Not explaining for options C and D as they are wrong from the definition of function and structures.
We have an array of pointers. For simplicity let the pointers be to an int. So, this is like
int * array[100];
The above one becomes an array of pointers because the precedence of array operator is higher than that of *. Otherwise we would have had to write like
int * (array[100]);
Now, this is not the same as a pointer to array. Because if 'p' is a pointer to an array *p should give an array. Here, *array = *(array+0) = array[0] = pointer to an integer which is not an array. Being a pointer we can use array[i][j] and this works like an array, but is not the same when we do sizeof(array[0]) which gives size of pointer and not the size of array being pointed.
Now, array of pointers is also not the same as pointer to a pointer. Again size is the villain here. For a pointer to a pointer (say int **p), sizeof(p) will be size of pointer but for an array of pointers, sizeof will return n*sizeof pointer where n is the array size.

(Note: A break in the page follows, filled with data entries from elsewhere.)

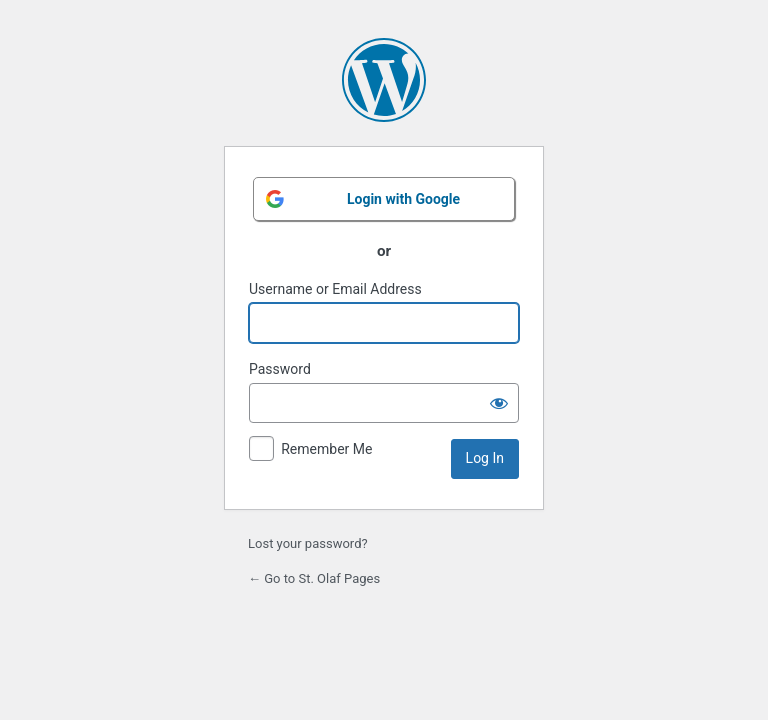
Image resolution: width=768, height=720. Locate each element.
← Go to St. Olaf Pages (314, 578)
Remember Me (326, 449)
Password (280, 369)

So, none of the options are correct. So, lets try choosing the possible answer (getting to the mind of the question asker). In C/C++, when an array is passed to a function, it is done by passing the base address and in the function the array behaves like a pointer. So, an array of pointers when passed to a function becomes a pointer to pointer which is option B. The below code shows the difference between the two.
#include<stdio.h>
int array(int a[100])//this is same as int *a
{
printf("size of array in function is %u\n", sizeof a);
}
int main()
{
int a[100];
printf("size of array in main is %u\n", sizeof a);
array(a);
}
Output:
size of array in main is 400
size of array in function is 8
The above output is on a machine where sizeof(int) = 4, and sizeof pointer is 8.